A popular use case for key-value stores is setting up clusters of key-value stores that store data in-memory and using them as a very fast distributed cache for often-retrieved data.

Graph database

Graph databases are a good fit when your data can naturally be represented as a network of nodes connected by edges that represent relationships between nodes. An example of this are people on a social network site and their friends. If you model this as each person being a node and each friendship being an edge connecting nodes, storing the data in a graph database hep you recommend friends of friends, identify clusters of people that are all friends of each other, etc.

A well-known example of a graph database is Neo4j. It is also interesting to know that there actually exist extensions to RDBMSes (for example PostgreSQL) that offer graph database capabilities as well.

Time-series database

Time-series databases are aimed at storing values that change throughout time. An obvious use case for this is storing data obtained from sensors that are constantly measuring values like temperature, humidity, etc. Time-series databases have storage engines and query languages that are optimized for storing time-series data, making it easy and efficient to perform time-based queries. An example would be to take a year’s worth of temperature measurements (one measurement each minute) and then retrieve the maximum and minimum measured temperature per week.

Some examples of time-series databases are InfluxDB and SiriDB. Also note that there exist extensions to RDBMSes that offer time-series database capabilities. An example of this is Timescale, which builds upon PostgreSQL.

NewSQL

NewSQL systems are a class of relational database management systems that aim at providing the ACID guarantees of relational databases with the horizontal scalability of NoSQL databases. There are several categories of NewSQL databases:

Completely new systems, often built from scratch with distributed deployment being a major focus. They often use techniques that are similar to the techniques used by NoSQL databases. Examples include Google Spanner and CockroachDB. These systems typically have some limitations with regards to the features they support or the extent to which they provide true ACID guarantees.
SQL storage engines optimized for horizontal scalability, replacing the default storage engines of relational databases. These storage engines may have some limitations that are not present in the database’s default storage engine.
Middleware that sits on top of a cluster of relational database instances. An example is Vitess. Note that these systems may not offer ACID guarantees.

Which one to use?

As is often the case, choosing which data store to use is a tradeoff and there is likely no “wrong” or “right” choice. Your choice will likely depend on the kind of data you need to store, the scalability you need, the consistency you need, the knowledge of your team, etc.

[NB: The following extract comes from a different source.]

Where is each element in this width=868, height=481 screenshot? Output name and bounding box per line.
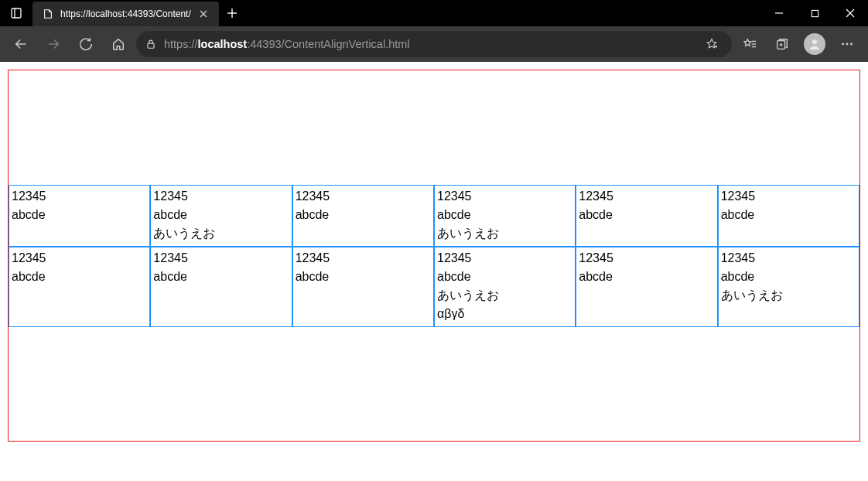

Also note that there is no rule stating that you should use either SQL, NoSQL or NewSQL. For example, it is very common to use a relational database for your application’s domain data but use a key-value store for caching purposes. Additionally, it could be a good idea to store parts of your domain data in a relational database and other parts in a document database, depending on which one is a better fit for which part of the data. Of course, using multiple systems also means having to keep multiple systems running smoothly.

Hosted data stores

When you are evaluating data stores for your project, it is a good idea to also consider the hosted data stores that are offered by cloud providers like AWS or Microsoft Azure. These hosted data stores include SQL, NoSQL and NewSQL data stores and using one of them could save you the headaches involved in managing your own data store or data store cluster. However, you should be careful regarding the amount of vendor lock-in this generates.